Things you might like to know:
- Moran based the joke about the TARDIS being a work of art on the scene from City of Death, featuring John Cleese and Eleanor Bron.
- Talking of Cleese, the Doctor's line "You must excuse my friend, she's from Barcelona" is a reference to waiter Manuel from Fawlty Towers.
- Some of the Roman-related jokes were inspired by the anachronistic humour of the Asterix comics.
- Donna also claiming to be named Spartacus derives from The Life of Brian as much as it does from the Kirk Douglas epic.
- The future story this prefigures is, of course, The Girl Who Died, wherein the Doctor realises that saving Caecilius influenced his last regeneration, and inspires him to save Ashildr.
- This story also mentions the "fixed points in time" notion for the first time, which is revisited many times afterwards - such as the destruction of Bowie Base One on Mars.
- The Doctor's water pistol gets stolen by a Graske in the BBC Proms piece Music of the Spheres.
- The 1965 story The Romans is referenced, as the Doctor denies responsibility for the Great Fire of Rome, only to then admit he was partly to blame.

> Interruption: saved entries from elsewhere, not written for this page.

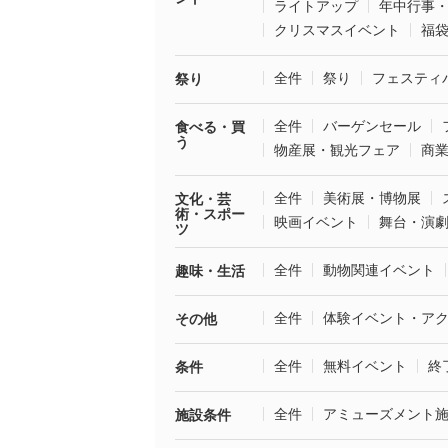
ライトアップ
年中行事
クリスマスイベント
福
全件
祭り
フェスティ
祭り
全件
バーゲンセール
食べる・買
う
物産展・観光フェア
商
全件
美術展・博物展
文化・芸
術・スポー
映画イベント
舞台・演
ツ
全件
動物関連イベント
趣味・生活
全件
体験イベント・ア
その他
全件
無料イベント
終
条件
全件
アミューズメント
施設条件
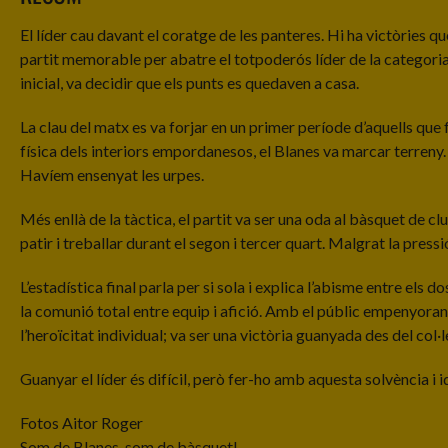
El líder cau davant el coratge de les panteres. Hi ha victòries q
partit memorable per abatre el totpoderós líder de la categori
inicial, va decidir que els punts es quedaven a casa.
La clau del matx es va forjar en un primer període d’aquells que
física dels interiors empordanesos, el Blanes va marcar terreny. 
Havíem ensenyat les urpes.
Més enllà de la tàctica, el partit va ser una oda al bàsquet de c
patir i treballar durant el segon i tercer quart. Malgrat la press
L’estadística final parla per si sola i explica l’abisme entre els 
la comunió total entre equip i afició. Amb el públic empenyorant a
l’heroïcitat individual; va ser una victòria guanyada des del col·
Guanyar el líder és difícil, però fer-ho amb aquesta solvència i
Fotos Aitor Roger
Som de Blanes, som de bàsquet!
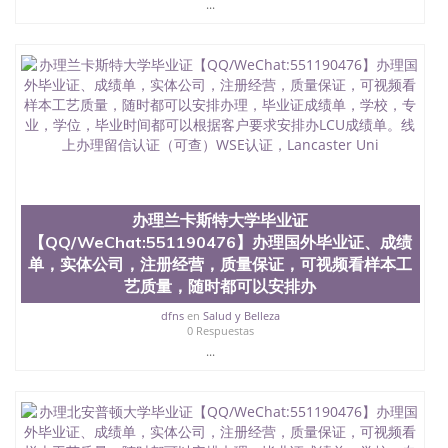
...
6、客户确认收到结果，付余款。 我们对海外大学及
学院的毕业证成绩单所使用的材料，尺寸大小，防伪
结构（包括：水印，阴影底纹，钢印LOGO烫金烫
银，LOGO烫金烫银复合重叠。 文字图案浮雕，激光
镭射，紫外荧光，温感，复印防伪）都有原版本文凭
对照。质量得到了广大海外客户群体的认可，同时和
海外学校留学中介， 同时能做到与时俱进，及时掌握
各大院校的（毕业证，成绩单，资格证，学生卡，结
业证，录取通知书，在读证明等相关材料）的版本更
新信息， 能够在时间掌握的海外学历文凭的样版，尺
寸大小，纸张材质，防伪技术等等，并在时间收集到
办理兰卡斯特大学毕业证
原版实物，以求达到客户的需求。 我们的优势： 我
【QQ/WeChat:551190476】办理国外毕业证、成绩
们在保证合理定价的同时，坚持较高性价比，通过品
质和效率不断优化，为您倾情诠释什么是高性价比。
单，实体公司，注册经营，质量保证，可视频看样本工
咨询顾问：Sam q/微信:551190476 Q/微
艺质量，随时都可以安排办
信:551190476办理毕业证成绩单、教育部认证,录取通
dfns
en
Salud y Belleza
知书，雅思，留学回国证明.
0 Respuestas
公司专业制作、办理、仿制、成绩单文凭、改成绩、
...
教育部学历学位认证、毕业证、成绩单、文凭、学历
文凭、假文凭假毕业证假学历书制作、假制作、办
理、仿制学位证书、毕业证文凭、文凭毕业证、毕业
证认证、留服认证、使馆认证、使馆证明、使馆留学
回国人员证明、留学生认证、学历认证、文凭认证学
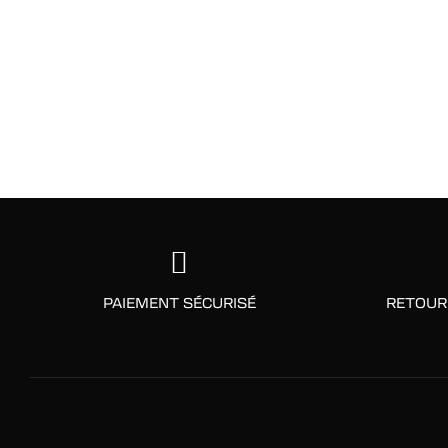
PAIEMENT SÉCURISÉ
RETOUR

- A couple of reused props appear. The pool in the villa will be seen shortly as the clone vat in the forthcoming Sontaran two-parter, and the escape pod will be the Sontaran spaceship, from the Sarah Jane Adventures story The Last Sontaran.
- We discover that the TARDIS translation circuits can't cope with the Doctor or companion actually using the local language - as Latin comes out as Celtic / Welsh to the Pompeians.
- The sequence with the family holding onto their possessions to stop them toppling over during the earth tremor was inspired by a scene from Mary Poppins.
- There was a real Caecilius resident in Pompeii at the time of the eruption - whom the character in the Latin text books was based upon. He was the banker Lucius Caecilius Iucundus, and he too had a wife named Metella, and a son named Quintus. It is believed that he died in the earthquake which struck the town in 62 AD, as there is no record of him after this time. His house can still be seen.
- Lucius is described as the town augur. Augurs specifically interpreted omens from the flight patterns of birds. The name comes from Auspex - one who looks at birds. They could tell if a course of action was going to be lucky or unlucky, and this is where we get the terms auspicious / inauspicious from. The Romans also had Haruspices - who divined good or bad fortune from the entrails of sacrificed animals, especially the liver.
- The look of the Pyrovile High Priestess was inspired by the plaster casts of the victims from Pompeii and neighbouring Herculaneum, whilst the giant adult Pyroviles were inspired by Roman soldiers, with their crested helmets.
- If you are one of those people who regard the audios and books as equally canonical, you may wish to ponder how the Seventh Doctor could also be in town at the same time as this story - twice.